Credit-card sales are fast and easy, and usually they’re secure. But what happens when they’re not? Despite safeguards and increasing consumer awareness, acts of fraud do occur – and they occur on a more frequent basis with international sales since the red flags are a little harder to spot. Scammers are out there and, simply put, their goal is to make out like a bandit while you lose your shirt.
With domestic orders, it’s fairly simple to avoid fraud thanks to built-in safeguards like address verification offered by payment processors and online marketplaces. However, international orders open your business up to fraud of a different level. Without the automatic protection tools afforded to domestic transactions, sellers and marketplaces may fall more easily victim to fraud. Knowing what to watch for and how to fend off potential pitfalls can greatly reduce the risks. Here are some points to keep in mind that may help keep fraud at bay, and your international transactions smooth and secure.
Before You Ship
When processing orders, watch for the following red flags. These types of transactions aren’t always fraudulent, but they warrant a close look regardless:
- Larger than average orders
- Large quantities of the same item
- Big-ticket item orders
- Rush or overnight delivery orders
- Multiple shipments to the same address, but processed with different payment methods
- P.O. box vs. physical address for the shipment destination
- Names that don’t match up with the email address
Certain countries account for a large percentage of international fraud cases. When you receive an order from any of the following countries, pay special attention:
- Indonesia (some buyers in Indonesia use Singapore or Malaysia as the destination country name, because the respective postal services know to find the Indonesian locations)
- Slovak Republic
Credit Card Red Flags
Often, credit cards can provide clues to tip you off to potential fraudulent activity. Make a habit of following these guidelines on your international orders:
- Use the BIN Database. The first six digits of a credit card, known as the Bank Identification Number, indicate the country of origin. It’s easy to check at bindb.com; if the issuing bank country isn’t the same as the country from which the order originates, investigate further.
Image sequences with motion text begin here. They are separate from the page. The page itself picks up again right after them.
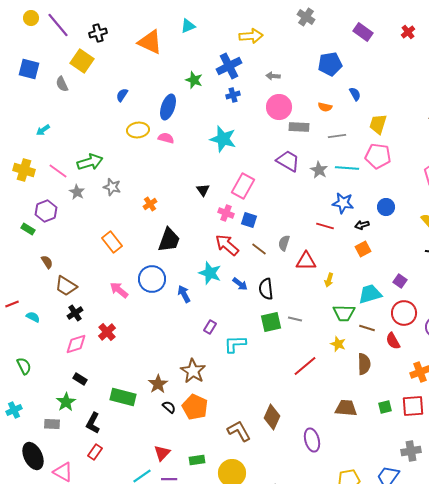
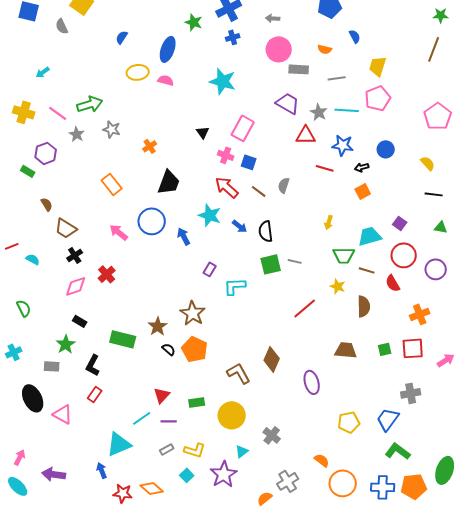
pink pentagon: (378, 156) -> (378, 98), turned -30
red triangle: (306, 261) -> (306, 135), moved

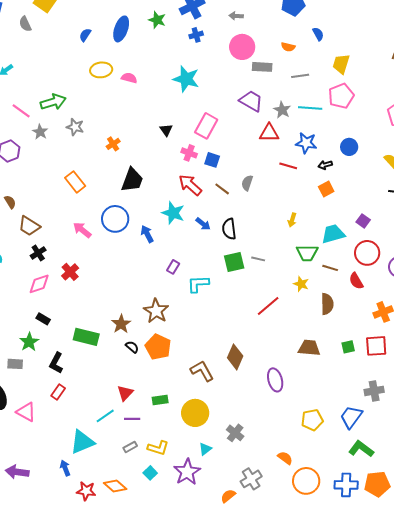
blue ellipse: (168, 49) -> (121, 29), moved

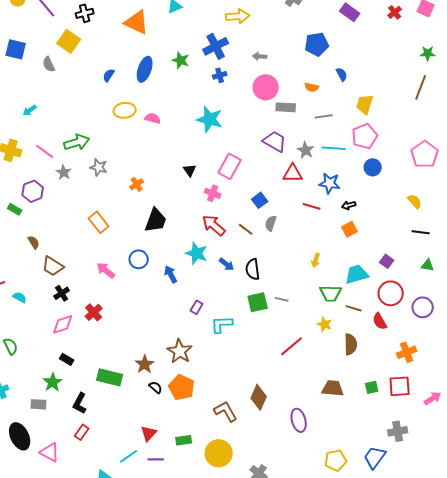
blue circle: (349, 147) -> (373, 167), moved
blue square: (212, 160) -> (260, 200), moved, turned 35
blue circle: (115, 219) -> (139, 259), size x0.7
- Make bank contact. Get in touch with the issuing bank to make sure the credit card belongs to the international buyer.
- Ask for backup. You’re entitled to ask that your international buyer fax, or email and scan, both sides of the credit card, as well as other identification.
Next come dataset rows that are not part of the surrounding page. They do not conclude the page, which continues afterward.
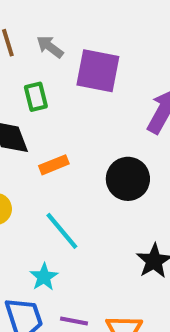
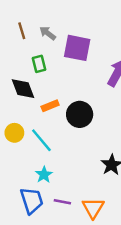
black circle: (128, 179) -> (80, 114), moved
cyan line: (62, 231) -> (41, 140), moved

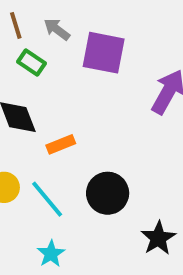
green rectangle: (39, 64) -> (31, 62), moved, turned -42
black circle: (80, 114) -> (108, 193), moved

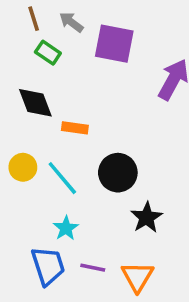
orange rectangle: (61, 144) -> (75, 128), turned 30
black star: (158, 238) -> (147, 217), moved

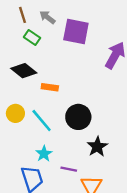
black diamond: (35, 103) -> (24, 71), turned -30
purple line: (93, 268) -> (69, 169), moved

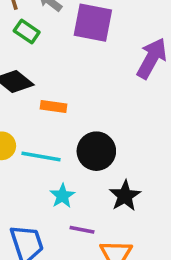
cyan line: (42, 121) -> (41, 156), turned -40
cyan star: (44, 154) -> (62, 196), moved

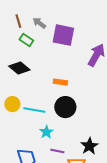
orange rectangle: (54, 107) -> (60, 82), moved
black star: (125, 196) -> (89, 146), moved

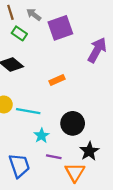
purple square: (63, 35) -> (60, 28), turned -30
orange rectangle: (60, 82) -> (57, 80), turned -32
black circle: (65, 107) -> (73, 123), moved

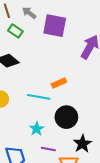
purple square: (60, 28) -> (55, 26), turned 30
orange rectangle: (57, 80) -> (59, 83), moved
cyan line: (28, 111) -> (39, 97), moved

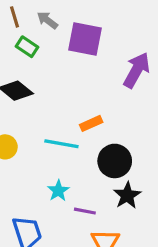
black circle: (66, 117) -> (115, 161), moved
black star: (82, 144) -> (127, 195), moved
purple line: (48, 149) -> (85, 211), moved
- Use your resources. Your International Merchant Account processor can sometimes help if you’re having trouble determining if an order is for real; remember that overseas banks don’t always offer fraud-prevention features like Card Verification Values (CVV) and Address Verification Services (AVS).
More Tips to Remember
- Flaunt anti-fraud flair. Include notices, buttons and images on your website declaring your dedication to sniffing out fraud. This could dissuade scammers from placing orders in the first place.
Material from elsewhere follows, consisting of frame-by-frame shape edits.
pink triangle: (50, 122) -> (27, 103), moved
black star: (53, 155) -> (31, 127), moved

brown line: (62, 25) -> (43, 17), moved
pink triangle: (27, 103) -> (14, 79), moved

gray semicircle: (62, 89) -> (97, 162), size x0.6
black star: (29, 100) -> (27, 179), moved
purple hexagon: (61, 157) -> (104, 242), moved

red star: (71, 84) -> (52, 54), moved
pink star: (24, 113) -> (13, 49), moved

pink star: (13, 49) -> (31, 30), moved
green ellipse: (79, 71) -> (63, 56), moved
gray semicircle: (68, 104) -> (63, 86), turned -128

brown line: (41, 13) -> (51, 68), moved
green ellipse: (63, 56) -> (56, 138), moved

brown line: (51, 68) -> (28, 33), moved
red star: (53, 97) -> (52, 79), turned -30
- Sign on the dotted line. Add signature confirmation on shipments, particularly high-value ones. It costs a little more, but buyers can’t claim to have never received an order if their signature is on file.
- Bump up your toolbox. Purchase advanced fraud-detection tools via your International Merchant Account. Again, the extra upfront cost can protect you in the future.
Naturally, there’s no way to avoid or eliminate fraud altogether in your international transactions, but staying a step ahead of the game can drastically reduce your chances of being burned when selling and shipping abroad.